Saturday, April 14, 2007

From 1978 Satprem and Sujata have lived far away from Pondicherry

SATPREM
A sailor and a Breton, though born in Paris in 1923. A member of the French Resistance, Satprem was arrested by the Gestapo when he was twenty and spent a year and a half in concentration camps. Devastated, he journeyed first to Upper Egypt, then to India, where he served in the French colonial government of Pondicherry. There he discovered Sri Aurobindo and Mother. Their Message — “Man is a transitional being” — struck a deep chord. He resigned his post and left for Guiana, where he spent an adventurous year in the middle of Amazonian jungle, then wandered on to Brazil, Africa....
In 1953, at thirty, Satprem returned to India for good to be near Her who was in search of the secret of the passage to the “next species” — Mother, whose confidant and witness he became for some twenty years. His first essay was dedicated to Sri Aurobindo or the Adventure of Consciousness and followed a few years later by On the Way to Supermanhood.At the age of fifty, he edited and published the fabulous logbook of Mother's exploration, Mother's Agenda, in 13 volumes, while at the same time writing a trilogy — The Divine Materialism, The New Species, The Mutation of Death — followed by an essay, The Mind of the Cells.In 1982, with his companion Sujata, Satprem withdrew completely to embark on the last adventure: the search for the “great passage” in the evolution beyond Man. In 1989, after seven years spent “digging in the body,” he wrote a brief autobiographical account, The Revolt of the Earth, in which he took stock of Man's present situation. Three years later came Evolution II, a pithy record of Satprem's journey through our human and terrestrial grave: “After Man, who? But the question is: After Man, how?”

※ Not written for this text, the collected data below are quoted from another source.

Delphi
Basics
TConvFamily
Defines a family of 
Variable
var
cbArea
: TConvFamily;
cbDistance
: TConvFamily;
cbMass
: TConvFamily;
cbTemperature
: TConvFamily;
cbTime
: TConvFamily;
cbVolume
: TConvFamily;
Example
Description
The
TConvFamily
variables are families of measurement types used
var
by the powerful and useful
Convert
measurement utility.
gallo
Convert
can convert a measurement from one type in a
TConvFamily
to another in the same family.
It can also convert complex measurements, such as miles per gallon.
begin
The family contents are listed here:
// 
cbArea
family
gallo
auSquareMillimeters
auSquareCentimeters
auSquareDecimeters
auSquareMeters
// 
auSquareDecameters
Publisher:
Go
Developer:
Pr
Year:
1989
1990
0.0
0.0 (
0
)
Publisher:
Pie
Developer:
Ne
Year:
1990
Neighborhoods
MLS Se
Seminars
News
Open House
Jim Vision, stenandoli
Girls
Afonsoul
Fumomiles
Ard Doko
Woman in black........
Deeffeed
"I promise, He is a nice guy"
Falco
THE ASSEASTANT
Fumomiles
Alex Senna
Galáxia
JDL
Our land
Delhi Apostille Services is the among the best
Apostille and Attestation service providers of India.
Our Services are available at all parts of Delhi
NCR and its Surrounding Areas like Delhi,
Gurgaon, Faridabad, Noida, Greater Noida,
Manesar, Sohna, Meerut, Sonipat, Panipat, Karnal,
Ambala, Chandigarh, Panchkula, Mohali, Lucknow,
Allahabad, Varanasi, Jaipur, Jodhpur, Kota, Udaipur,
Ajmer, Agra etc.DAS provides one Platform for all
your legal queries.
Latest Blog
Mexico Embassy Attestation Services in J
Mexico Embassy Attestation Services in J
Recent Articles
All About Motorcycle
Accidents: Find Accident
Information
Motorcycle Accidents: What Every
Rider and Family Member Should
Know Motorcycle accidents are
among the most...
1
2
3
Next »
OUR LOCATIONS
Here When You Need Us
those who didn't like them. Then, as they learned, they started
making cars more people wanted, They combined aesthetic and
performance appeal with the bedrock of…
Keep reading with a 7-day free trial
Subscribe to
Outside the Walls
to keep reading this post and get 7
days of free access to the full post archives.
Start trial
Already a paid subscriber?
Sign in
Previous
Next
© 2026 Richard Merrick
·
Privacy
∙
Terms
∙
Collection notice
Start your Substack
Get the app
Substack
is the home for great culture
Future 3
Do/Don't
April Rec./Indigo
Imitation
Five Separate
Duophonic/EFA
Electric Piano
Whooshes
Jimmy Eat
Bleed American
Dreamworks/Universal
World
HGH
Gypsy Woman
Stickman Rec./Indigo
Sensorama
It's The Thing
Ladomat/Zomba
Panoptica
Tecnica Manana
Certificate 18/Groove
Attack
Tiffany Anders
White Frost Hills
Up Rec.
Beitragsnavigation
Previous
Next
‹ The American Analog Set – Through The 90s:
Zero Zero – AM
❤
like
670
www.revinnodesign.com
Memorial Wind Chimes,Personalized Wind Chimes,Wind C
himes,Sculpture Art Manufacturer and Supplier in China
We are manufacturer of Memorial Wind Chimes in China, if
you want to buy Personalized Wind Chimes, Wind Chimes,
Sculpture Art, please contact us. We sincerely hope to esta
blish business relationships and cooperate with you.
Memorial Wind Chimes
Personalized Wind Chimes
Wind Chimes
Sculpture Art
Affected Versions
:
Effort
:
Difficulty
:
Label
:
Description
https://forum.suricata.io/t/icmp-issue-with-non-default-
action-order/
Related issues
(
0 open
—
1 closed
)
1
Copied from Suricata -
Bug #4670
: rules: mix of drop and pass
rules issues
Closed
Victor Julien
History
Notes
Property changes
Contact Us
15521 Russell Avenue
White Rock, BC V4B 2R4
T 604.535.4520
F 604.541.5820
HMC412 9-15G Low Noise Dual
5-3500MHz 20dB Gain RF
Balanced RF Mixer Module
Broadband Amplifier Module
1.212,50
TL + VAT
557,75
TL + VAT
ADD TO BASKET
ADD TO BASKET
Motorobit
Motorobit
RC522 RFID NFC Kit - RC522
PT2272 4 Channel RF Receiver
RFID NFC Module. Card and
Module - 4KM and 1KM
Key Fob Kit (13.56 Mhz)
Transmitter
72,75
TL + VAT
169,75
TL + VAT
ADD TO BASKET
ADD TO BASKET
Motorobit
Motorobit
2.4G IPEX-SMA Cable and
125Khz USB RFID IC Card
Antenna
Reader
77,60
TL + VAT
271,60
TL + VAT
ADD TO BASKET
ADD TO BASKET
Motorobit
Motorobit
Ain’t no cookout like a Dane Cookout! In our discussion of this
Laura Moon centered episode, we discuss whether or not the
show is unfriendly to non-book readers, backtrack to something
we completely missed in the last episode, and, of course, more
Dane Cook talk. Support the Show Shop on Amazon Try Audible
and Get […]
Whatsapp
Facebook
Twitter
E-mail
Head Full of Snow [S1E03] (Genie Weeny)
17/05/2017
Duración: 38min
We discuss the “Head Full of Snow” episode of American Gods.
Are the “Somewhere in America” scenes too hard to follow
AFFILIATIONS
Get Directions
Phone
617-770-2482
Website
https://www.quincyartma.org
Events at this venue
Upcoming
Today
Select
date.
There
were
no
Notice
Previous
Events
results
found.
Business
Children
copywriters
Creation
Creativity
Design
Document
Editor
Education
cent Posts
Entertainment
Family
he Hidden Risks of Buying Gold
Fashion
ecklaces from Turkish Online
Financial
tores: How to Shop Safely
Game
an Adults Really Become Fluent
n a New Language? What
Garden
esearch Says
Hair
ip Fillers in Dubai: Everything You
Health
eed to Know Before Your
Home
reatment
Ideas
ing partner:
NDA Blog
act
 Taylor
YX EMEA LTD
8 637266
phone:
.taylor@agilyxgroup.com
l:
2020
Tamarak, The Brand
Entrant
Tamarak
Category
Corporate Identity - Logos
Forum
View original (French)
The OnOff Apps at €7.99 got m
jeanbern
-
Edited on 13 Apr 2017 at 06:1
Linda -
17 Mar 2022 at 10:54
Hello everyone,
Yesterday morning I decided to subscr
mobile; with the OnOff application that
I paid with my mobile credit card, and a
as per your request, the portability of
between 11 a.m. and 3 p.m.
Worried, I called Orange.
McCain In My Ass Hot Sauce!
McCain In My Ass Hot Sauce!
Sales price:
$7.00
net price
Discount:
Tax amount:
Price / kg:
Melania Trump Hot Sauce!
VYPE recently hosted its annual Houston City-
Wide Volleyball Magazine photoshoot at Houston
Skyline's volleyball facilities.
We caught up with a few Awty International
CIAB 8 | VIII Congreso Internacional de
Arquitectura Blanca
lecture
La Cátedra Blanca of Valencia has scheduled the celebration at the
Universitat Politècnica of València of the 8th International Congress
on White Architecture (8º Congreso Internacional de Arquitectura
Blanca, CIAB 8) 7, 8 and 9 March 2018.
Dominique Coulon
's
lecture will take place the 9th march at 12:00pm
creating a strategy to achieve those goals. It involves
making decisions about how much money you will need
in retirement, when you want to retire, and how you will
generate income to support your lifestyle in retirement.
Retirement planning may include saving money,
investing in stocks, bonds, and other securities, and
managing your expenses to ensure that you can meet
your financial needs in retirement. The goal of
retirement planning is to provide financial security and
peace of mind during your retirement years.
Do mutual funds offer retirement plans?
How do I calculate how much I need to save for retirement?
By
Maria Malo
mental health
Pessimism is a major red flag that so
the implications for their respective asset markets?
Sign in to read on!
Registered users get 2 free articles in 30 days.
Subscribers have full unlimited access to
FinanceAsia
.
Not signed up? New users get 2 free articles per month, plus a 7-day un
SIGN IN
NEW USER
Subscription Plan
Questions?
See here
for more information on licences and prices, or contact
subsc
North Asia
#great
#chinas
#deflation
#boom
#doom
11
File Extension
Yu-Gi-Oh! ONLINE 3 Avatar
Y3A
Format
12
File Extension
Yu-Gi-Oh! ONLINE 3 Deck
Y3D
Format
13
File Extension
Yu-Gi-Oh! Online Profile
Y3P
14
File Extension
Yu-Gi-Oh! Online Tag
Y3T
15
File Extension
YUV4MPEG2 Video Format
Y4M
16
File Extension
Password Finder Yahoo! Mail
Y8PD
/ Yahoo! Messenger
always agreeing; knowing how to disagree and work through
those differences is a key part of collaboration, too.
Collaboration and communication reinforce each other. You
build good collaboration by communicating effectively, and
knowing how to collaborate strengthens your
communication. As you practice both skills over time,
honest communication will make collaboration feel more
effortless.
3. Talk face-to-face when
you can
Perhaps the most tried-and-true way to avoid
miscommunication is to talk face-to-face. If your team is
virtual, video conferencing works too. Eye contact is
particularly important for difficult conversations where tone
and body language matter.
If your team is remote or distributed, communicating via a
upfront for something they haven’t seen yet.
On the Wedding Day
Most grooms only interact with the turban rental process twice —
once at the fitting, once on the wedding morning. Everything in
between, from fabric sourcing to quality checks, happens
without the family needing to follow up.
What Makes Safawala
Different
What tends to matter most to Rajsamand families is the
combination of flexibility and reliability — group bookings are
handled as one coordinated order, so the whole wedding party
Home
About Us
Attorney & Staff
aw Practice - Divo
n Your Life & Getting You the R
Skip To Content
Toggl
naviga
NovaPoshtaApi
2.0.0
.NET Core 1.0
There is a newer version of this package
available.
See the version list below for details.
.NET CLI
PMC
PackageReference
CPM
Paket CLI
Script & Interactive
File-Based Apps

In 1994, Satprem edited Letters of a Rebel, two volumes of autobiographical correspondence. The next year, he wrote The Tragedy of the Earth - From Sophocles to Sri Aurobindo, which draws a curve from the Vedic and pre-Socratic era to our Iron Age and to Sri Aurobindo, who embodies the last turning point of our human destiny. The Key of Tales appeared in 1998, followed in 2000 by The Legend of the Future. In 1999, Satprem also started the publication of his Notebooks of an Apocalypse (in French, five volumes published so far, and in English, one volume available), the record of his work in the depths of the body consciousness, in which he was brutally plunged after Mother's departure in 1973.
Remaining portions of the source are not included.